Solar Cycle 24 Predictions
(News & views on the paper by Wang et al.(2009), RAA, 2009, vol.9, 133-136)
( National Astronomical Observatories, Chinese Academy of Sciences email@example.com)
It is well-known that solar cycle prediction is a long lasting hot point in the field of solar physics. Experts provide their predictions for a new solar cycle as early as possible because planning for satellite orbits and space missions often requires knowledge of solar activity levels years in advance. However, none of the experts always give reliable predictions. Hathaway et al. (1994) believe that predicting the behavior of a sunspot cycle is fairly reliable once the cycle is well underway (about 3 years after the minimum in sunspot number occurs), and prior to that time, the predictions are less reliable.

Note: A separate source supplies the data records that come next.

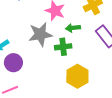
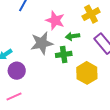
yellow hexagon: (77, 76) -> (87, 73), moved

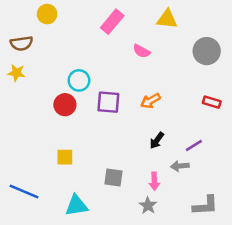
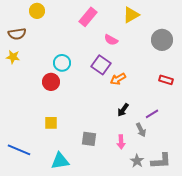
yellow triangle: (167, 19) -> (131, 15), turned -36
purple square: (108, 102) -> (101, 65), moved, turned 30
gray arrow: (180, 166) -> (141, 130), turned -112
gray star: (148, 206) -> (137, 161), moved

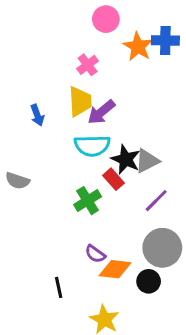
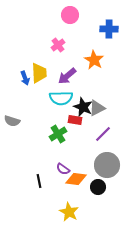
orange star: (138, 47) -> (94, 60), moved
yellow trapezoid: (80, 101) -> (39, 73), moved
red rectangle: (114, 179) -> (75, 120), turned -40
black line: (59, 287) -> (39, 181), moved

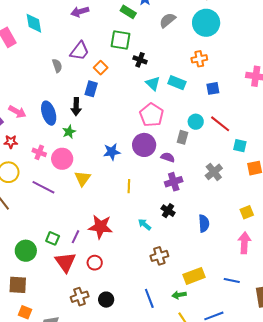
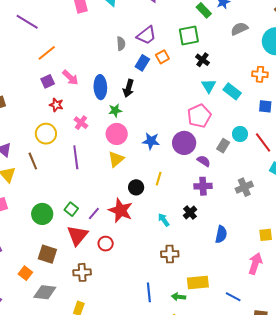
green square: (121, 40) -> (189, 35), turned -35
blue rectangle: (91, 89) -> (142, 63), moved
pink circle: (62, 159) -> (117, 134), moved
purple line: (43, 187) -> (76, 157), turned 40
brown square: (18, 285) -> (47, 254), moved
black circle: (106, 300) -> (136, 187), moved

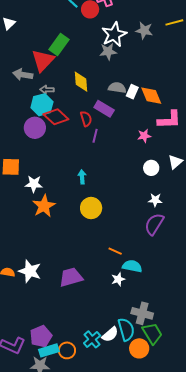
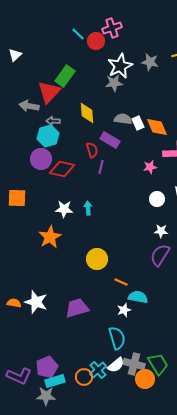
white rectangle: (132, 92) -> (138, 123), turned -48
red diamond: (56, 117) -> (62, 169), moved, turned -30
white star: (34, 184) -> (64, 209), moved
yellow circle: (91, 208) -> (97, 259), moved
gray cross: (142, 313) -> (134, 364), moved
cyan semicircle: (126, 329) -> (117, 338), moved
orange circle: (67, 350) -> (84, 377), moved

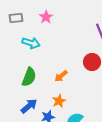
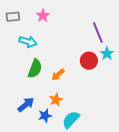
green semicircle: (29, 77) -> (35, 69), moved

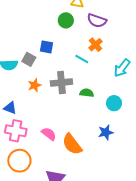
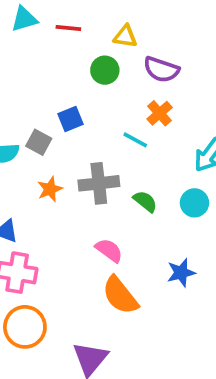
blue square: (47, 47) -> (71, 119), turned -32
green semicircle: (87, 93) -> (145, 201), turned 32
cyan circle: (114, 103) -> (194, 203), moved
pink semicircle: (49, 134) -> (109, 250), moved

As usual, many predictions for Solar Cycle 24 have been provided before its beginning. Some of them were given during the ascending phase and the maximum period of Solar Cycle 23 (Kane 1999; Badalyan et al. 2001). The third panel charged with determining the official prediction for Solar Cycle 24 for NOAA, NASA and the International Space Environment Service (ISES) summarized most of predictions for Solar Cycle 24 (Biesecker 2008). The prediction techniques are divided into four types: climatology and recent climatology, spectral and neural networks, precursor, and physical-based models. Pesnell (2007) made a summary of 51 predictions from different predicting techniques, which indicates that the predicted maxima smoothed monthly mean spot number (SMSN) spans the range 40-185. It is interesting that the panel provides two quite different predictions for the Solar Cycle 24 maximum SMSN: 90 (August 2012) or 140 (October 2011). The panel is split! However, all of the panelists predicted that the minimum between Cycles 23 an 24 will appear in March 2008, which has been verified to be an acceptable prediction within 6 months error bars even if there are several months without sunspots on the solar disk after March 2008.
Based on a similar cycle method, Wang et al. (2009) provide their predictions for Solar Cycle 24. The prediction for the minimum time (March or April 2008) is in agreement with that of the panel, while the prediction for the maximum SMSN is close to 90 (March-October, 2012). Actually, the predicted maxima SMSN of Solar Cycle 24 by the experts in China span the range 78-190 (Wang et al. 2002; Le & Wang 2003; Li et al. 2005; Jiang et al. 2007; Du et al. 2008; Xu et al. 2008). In order to verify which of the predicted maxima is close to the observed one, we should keep observing the evolution of the new solar cycle. In general, the prediction techniques of climatology and recent climatology, spectral and neural networks, and precursor can be regarded as empirical methods based on statistics. It should be noted that the prediction technique based on the solar dynamo model represents important progress, although some predictions provided with this technique are quite different due to different understandings of solar internal velocity fields (Dikpati et al. 2006; Choudhuri et al. 2007). When the solar internal velocity fields are clarified, the solar dynamo models will be well applied for predictions of the long-term behavior of solar activity.